Pregnancy is anxiety inducing enough without having to worry about whether your baby is getting enough oxygen. Currently, electronic sensors—secured by an elastic band and worn externally around the belly—monitor the wellness of the child during labor. Unfortunately, this type of intermittent monitoring is an untrustworthy compass, providing an indirect indicator of fetal oxygenation.
“When I searched ‘brain hypoxia malpractice’ online, the Internet lit up,” reflected Graham Randall, Ph.D., chief executive officer of Noninvasix. “There are tens of thousands of websites hosted by law firms encouraging patients of children with brain injuries to sue their obstetrician. That’s when I learned that obstetricians have paid more malpractice claims than any other specialty.
“The primary allegation in all these claims is ‘neurologically impaired infant,’” he added. “This is all the result of the fact that the standard fetal heart rate monitor doesn’t work very well. There’s a real market for a better fetal monitor.”

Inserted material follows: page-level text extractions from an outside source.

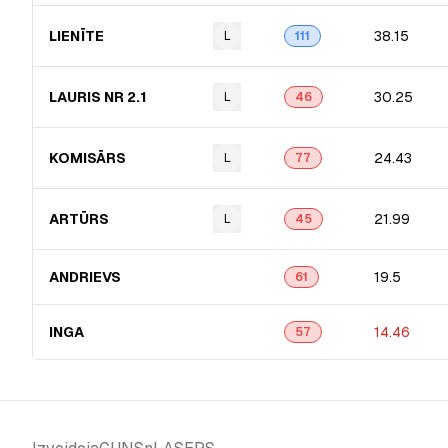
LIENĪTE
38.15
L
111
LAURIS NR 2.1
30.25
L
46
KOMISĀRS
24.43
L
77
ARTŪRS
21.99
L
45
ANDRIEVS
19.5
61
INGA
14.46
57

Stepping into that untapped domain, Noninvasix has developed a patient monitoring system that uses light and sound to accurately detect brain oxygenation levels in babies during active labor.
“Unlike fetal heart rate monitoring, which indirectly indicates a lack of oxygen and can lead to unnecessary cesarean sections, our system provides direct measurements in real-time,” said Randall. “Armed with this concrete, factual data, obstetrics professionals will be able to take informed action leading to better outcomes for both mom and baby.”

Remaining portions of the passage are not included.